Yesterday morning an unexpected audible ping greeted my arrival into the living room. Conscious it was Valentines Day, I poetically romanticised this soundscape maybe Cupid’s bow string shooting an arrow in my direction – This episode playing out as a gesture of amour from a love struck beau.
It was not long, though, before yours truly dispelled this notion. This upon realisation the noise’s origin wasn’t from the god of love’s actions; moreover, the sound of my boxer short waistband snapping. Meaning a hasty retreat back upstairs to repair the stricken elastic waistband.
In the absence of a safety pin, yours truly blagged a temporary fix to my shreddies; this achieved by utilising the adhesive qualities of a Blu Tac blob.
To clarify, I’m not advocating this remedy as a long term repair for hamstrung elasticated clothing. However, in my defence, this makeshift underwear repair has remained robustly in place since being administering around 24 hours ago.
Footnote – I understand the above revelation may raise a lot of readers questions. “Why the hell are you wearing the same undies today as you wore yesterday, Gary?!” being one of them!
Incidentally, suggesting I hoped an arrow was heading my way, I obviously meant it metaphorically. To my knowledge Cupid doesn’t fire real arrows…… It goes without saying, shooting real arrows at loved ones (or indeed anyones) hearts is a wantonly reckless act.
I’d suggest convincing the local constabulary of your innocence after leaving a potential suitor prostrate with an arrow in their chest would subsequently require advocacy skills comparable to Horace Rumpole or Perry Mason.
Police and the Crown Prosecution Service no doubt highly cynical of any witness statement suggesting a paramour’s injuries were sustained by a mythical small winged individual firing a real arrow, as opposed to its usual metaphorical projectile.
Always remember kids, bow and arrow horseplay is extremely foolhardy…… Which should not to be confused with Stan Laurel’s side kick who’s Oliver Hardy.
Anyhow, after the Blu Tac fix to my undies, I reclined into living room armchair.
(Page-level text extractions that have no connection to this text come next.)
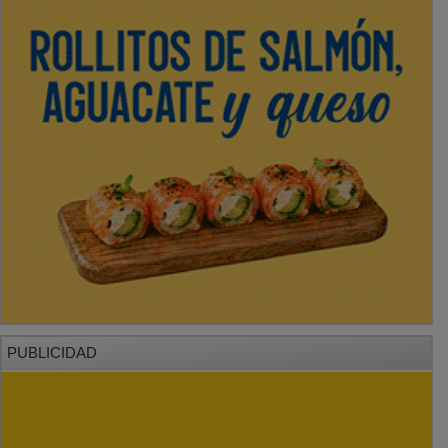
PUBLICIDAD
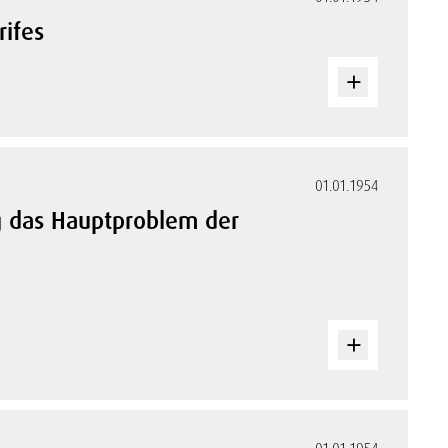
rifes
01.01.1954
g das Hauptproblem der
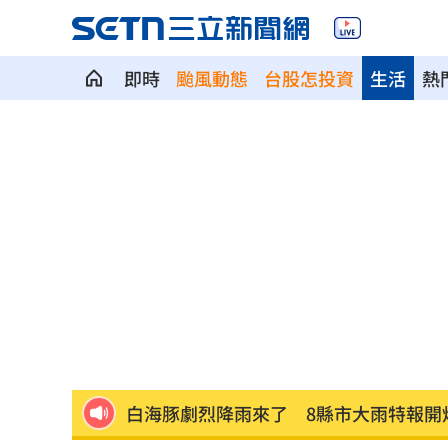
即時
颱風動態
台股怎投資
生活
熱
當年日本捐台AZ疫苗真相曝 專為台灣
美官員：伊朗與阿曼很快就荷莫茲達成
植物人妻獲賠1035萬…尪照顧她卻被岳
宏都拉斯蝦農嗆中：寧多付20%關稅賣
當年日本捐我AZ秘辛！他牽線揭專為台
白海豚劇烈降雨來了 8縣市大雨特報開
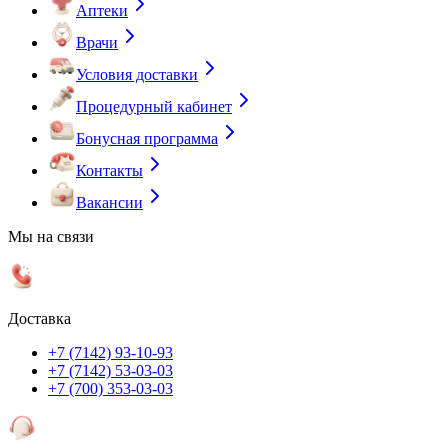
Аптеки
Врачи
Условия доставки
Процедурный кабинет
Бонусная программа
Контакты
Вакансии
Мы на связи
Доставка
+7 (7142) 93-10-93
+7 (7142) 53-03-03
+7 (700) 353-03-03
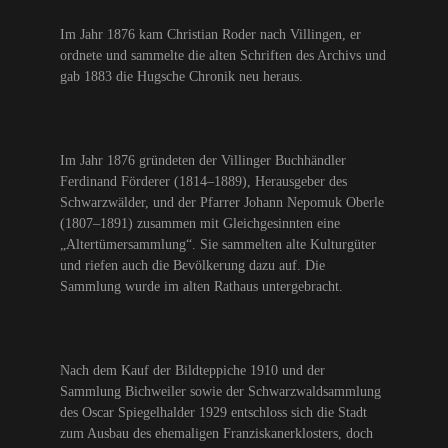
Im Jahr 1876 kam Christian Roder nach Villingen, er
ordnete und sammelte die alten Schriften des Archivs und
gab 1883 die Hugsche Chronik neu heraus.
Im Jahr 1876 gründeten der Villinger Buchhändler
Ferdinand Förderer (1814–1889), Herausgeber des
Schwarzwälder, und der Pfarrer Johann Nepomuk Oberle
(1807–1891) zusammen mit Gleichgesinnten eine
„Altertümersammlung“. Sie sammelten alte Kulturgüter
und riefen auch die Bevölkerung dazu auf. Die
Sammlung wurde im alten Rathaus untergebracht.
Nach dem Kauf der Bildteppiche 1910 und der
Sammlung Bichweiler sowie der Schwarzwaldsammlung
des Oscar Spiegelhalder 1929 entschloss sich die Stadt
zum Ausbau des ehemaligen Franziskanerklosters, doch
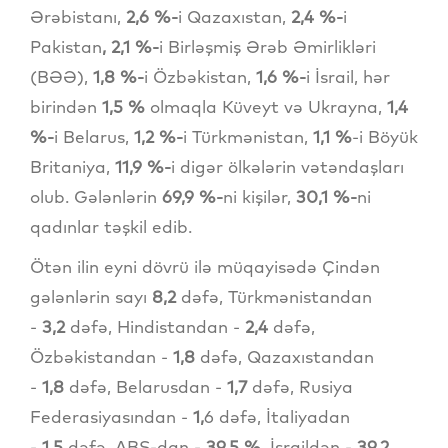
Ərəbistanı,
2,6 %-
i Qazaxıstan,
2,4 %-
i
Pakistan
, 2,1 %-
i Birləşmiş Ərəb Əmirlikləri
(BƏƏ),
1,8 %-
i Özbəkistan,
1,6 %-
i İsrail, hər
birindən
1,5 %
olmaqla Küveyt və Ukrayna,
1,4
%-
i Belarus,
1,2 %-
i Türkmənistan,
1,1 %
-i Böyük
Britaniya,
11,9 %-
i digər ölkələrin vətəndaşları
olub. Gələnlərin
69,9 %-
ni kişilər,
30,1 %-
ni
qadınlar təşkil edib.
Ötən ilin eyni dövrü ilə müqayisədə Çindən
gələnlərin sayı
8,2
dəfə, Türkmənistandan
-
3,2
dəfə, Hindistandan -
2,4
dəfə,
Özbəkistandan -
1,8
dəfə, Qazaxıstandan
-
1,8
dəfə, Belarusdan -
1,7
dəfə, Rusiya
Federasiyasından -
1,
6 dəfə, İtaliyadan
-
1,5
dəfə, ABŞ-dan -
39,5 %,
İsraildən -
39,2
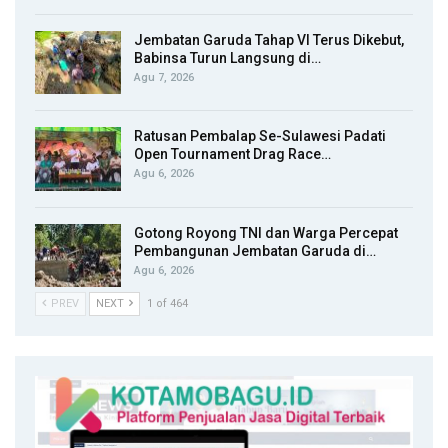
Jembatan Garuda Tahap VI Terus Dikebut,
Babinsa Turun Langsung di…
Agu 7, 2026
Ratusan Pembalap Se-Sulawesi Padati
Open Tournament Drag Race…
Agu 6, 2026
Gotong Royong TNI dan Warga Percepat
Pembangunan Jembatan Garuda di…
Agu 6, 2026
PREV
NEXT
1 of 464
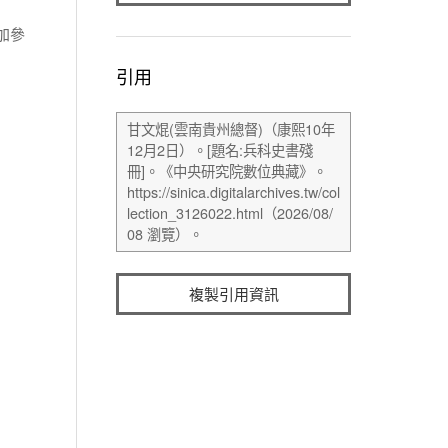
加參
引用
複製引用資訊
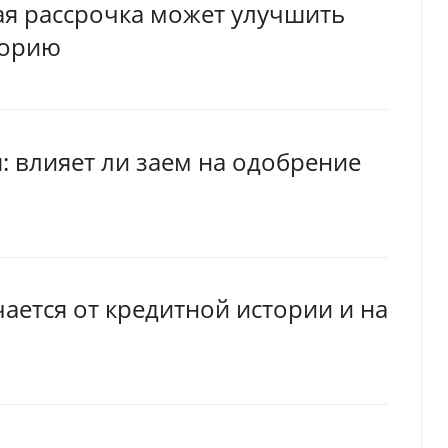
ная рассрочка может улучшить
торию
: влияет ли заем на одобрение
ается от кредитной истории и на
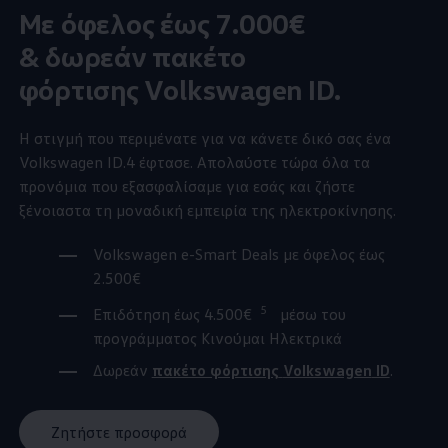
Mε όφελος έως 7.000€
& δωρεάν πακέτο
φόρτισης
Volkswagen
ID.
Η στιγμή που περιμένατε για να κάνετε δικό σας ένα
Volkswagen
ID.4
έφτασε. Απολαύστε τώρα όλα τα
προνόμια που εξασφαλίσαμε για εσάς και ζήστε
ξένοιαστα τη μοναδική εμπειρία της ηλεκτροκίνησης.
Volkswagen
e-Smart Deals με όφελος έως
2.500€
5
Επιδότηση έως 4.500€
μέσω του
προγράμματος Κινούμαι Ηλεκτρικά
Δωρεάν
πακέτο φόρτισης
Volkswagen
ID
.
Ζητήστε προσφορά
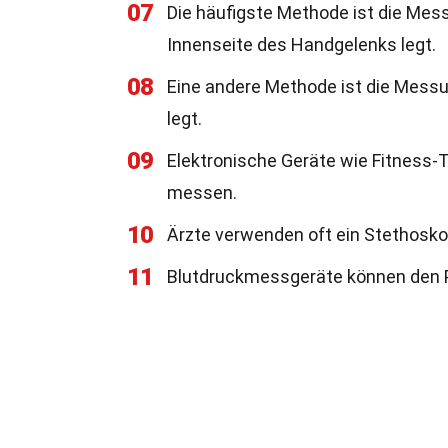
07
Die häufigste Methode ist die Mes
Innenseite des Handgelenks legt.
08
Eine andere Methode ist die Messu
legt.
09
Elektronische Geräte wie Fitness
messen.
10
Ärzte verwenden oft ein Stethosko
11
Blutdruckmessgeräte können den P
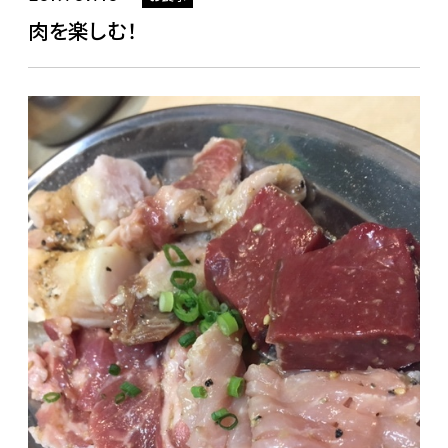
肉を楽しむ！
Here I waited patiently for the postman to see whether the god of love had despatched a metaphorical arrow in my direction.
However, none were forthcoming; yesterday’s post consisting merely of an energy bill and takeaway flyer. Unsurprisingly, neither the correspondence from NPower or Chaz’s kebab shop requested GJ Strachan became their valentine.
Incidentally, I’m only kidding about my lack of serendipity at attracting a valentine. I did in fact receive a lovely card from my Ossett beau, Sarah; along with a bunch of thoughtful gifts for which I am very appreciative.
Of these whizzbang pressies, I would have to say the book ‘25 Things You Didn’t Know About Horse Chestnut Trees‘ ranks among my favourites.
Inside my valentine’s card, the West Yorkshire lass wrote the following heartwarming rhyme:=
‘Roses are red; Aubergines are black; Now get out my house; And give my keys back’
Harsh but, it has to be said, a far better rhyme than my reciprocal poem of:-
‘Roses are red; You are quite canny; I’ll give you £5; If you show me your face’
I was never much good at rhyming!
Although Sarah and me exchanged cards and presents, it is hard not to feel some level of contempt at the gratuitous commercialism surrounding Valentine’s Day. In particular the opportunist skullduggery employed by retailers who shamelessly hike up greetings card, chocolate and flowers prices for the big day.
While queueing to purchase Sarah’s card on Monday, I spoke a likeminded cynic who claimed we were being scammed by ‘The great Valentines Day merchandising rip off.”
This fella not just scathing about the commercial furore annually surrounding events on 14th February. He also launched a diatribe about numerous pointless celebratory occasions which greetings card companies now feel moved to produce merchandise.
While standing in front of me awaiting to purchase a ‘Happy Baby Sitters Day’ card, this guy spoke of his vehement opposition to lining the pockets of the greeting cards companies for contrived and meaningless days of celebration… Bearing in mind his card choice, such irony was not lost on me.
This man adding further his dislike of 14th February celebrations were exacerbated during 2019’s Valentine’s Day. An occasion when his then girlfriend gifted him an aerial photograph of his dog Bobby, along with chlamydia.
Anyhow, as much as I dislike using the word prematurely around Valentine’s Day, I’m going to have to draw a line under this blog prematurely…… I think my boxer short Blu Tac has finally just given up the ghost!!